If you were lucky enough to be born with an instrument and the instinctive knowledge to know what to do with it, you are blessed indeed. Even after all my success I sit here in envy of Rod Stewart, Bob Seger, Sam Moore and many other greats who can sing magnificently and know what to do with it. My vocal imperfections made me work harder on my writing, my band leading, my performing and my singing. I learned to excel at those elements of my craft in a way I might otherwise never had if I had a more perfect instrument. My ability to power through three-hour-plus shows for forty years (itself a display of my manic insecurity that I’d never be enough) with a thoroughbred’s endurance came from realizing I had to bring it all to take you where I wanted us to go.
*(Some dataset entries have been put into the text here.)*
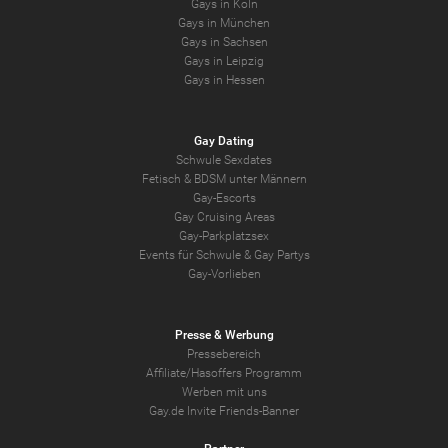
Gays in Köln
Gays in München
Gays in Sachsen
Gays in Leipzig
Gays in Hessen
Gay Dating
Schwule Sexdates
Fetisch & BDSM unter Männern
Gay-Escorts
Gay Cruising Areas
Gay-Parkplatzsex
Events für Schwule & Gay Partys
Gay-Vorlieben
Presse & Werbung
Pressebereich
Affiliate/Hasoffers Programm
Werben mit uns
Gay.de Invite Friends-Banner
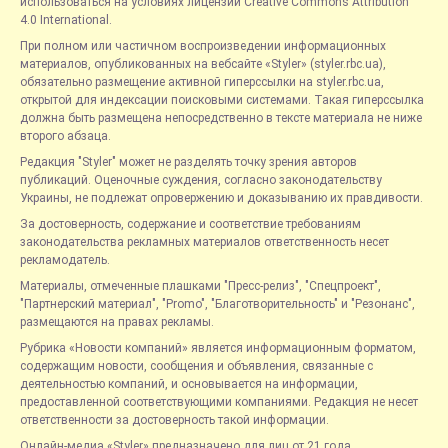
использоваться на условиях лицензии Creative Commons Attribution
4.0 International.
При полном или частичном воспроизведении информационных
материалов, опубликованных на вебсайте «Styler» (styler.rbc.ua),
обязательно размещение активной гиперссылки на styler.rbc.ua,
открытой для индексации поисковыми системами. Такая гиперссылка
должна быть размещена непосредственно в тексте материала не ниже
второго абзаца.
Редакция "Styler" может не разделять точку зрения авторов
публикаций. Оценочные суждения, согласно законодательству
Украины, не подлежат опровержению и доказыванию их правдивости.
За достоверность, содержание и соответствие требованиям
законодательства рекламных материалов ответственность несет
рекламодатель.
Материалы, отмеченные плашками "Пресс-релиз", "Спецпроект",
"Партнерский материал", "Promo", "Благотворительность" и "Резонанс",
размещаются на правах рекламы.
Рубрика «Новости компаний» является информационным форматом,
содержащим новости, сообщения и объявления, связанные с
деятельностью компаний, и основывается на информации,
предоставленной соответствующими компаниями. Редакция не несет
ответственности за достоверность такой информации.
Онлайн-медиа «Styler» предназначено для лиц от 21 года.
Your blessings and your curses often come in the same package. Think of all the eccentric voices in rock who’ve made historic records and keep singing. Then build up your supportive skills because you never know what’s going to come out of your heart and find its way out of your mouth.

✵ ✵ ✵

With the reconstituted E Street Band playing at its peak, we decided to take it to a few places we hadn’t toured. We did a ten-day run in South America, where we hadn’t visited since the Amnesty tour, then South Africa, where we had never played. We ended up with a return trip to Australia, building on the success we’d had the previous year Down Under. This time we had Steve and Tom along, kicking off each night’s show with our Aussie favorites, “Highway to Hell,” “Friday on My Mind,” and “Stayin’ Alive” complete with an all-female string section. Finally one last stop in New Zealand and we headed back home for a short US leg, then took down the tent on the most successful, well-attended and popular tour the E Street Band had ever done.